### PROVIDED MATERIAL

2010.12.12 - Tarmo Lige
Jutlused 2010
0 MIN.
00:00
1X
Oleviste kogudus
--
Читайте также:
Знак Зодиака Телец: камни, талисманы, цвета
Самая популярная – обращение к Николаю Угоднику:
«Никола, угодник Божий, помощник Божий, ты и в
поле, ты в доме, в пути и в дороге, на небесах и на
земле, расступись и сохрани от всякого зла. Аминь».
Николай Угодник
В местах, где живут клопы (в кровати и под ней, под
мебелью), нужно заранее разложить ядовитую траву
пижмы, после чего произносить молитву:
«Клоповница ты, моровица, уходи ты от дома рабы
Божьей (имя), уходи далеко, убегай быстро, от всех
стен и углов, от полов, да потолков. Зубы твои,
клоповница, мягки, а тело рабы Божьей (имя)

### YOUR TASK
Above are some records; copy exactly the lines from the one with "стен и углов, от" through the one with "клоповница, мягки, а тело рабы Божьей (имя)", both included, and no others.

### RESULT
стен и углов, от полов, да потолков. Зубы твои,
клоповница, мягки, а тело рабы Божьей (имя)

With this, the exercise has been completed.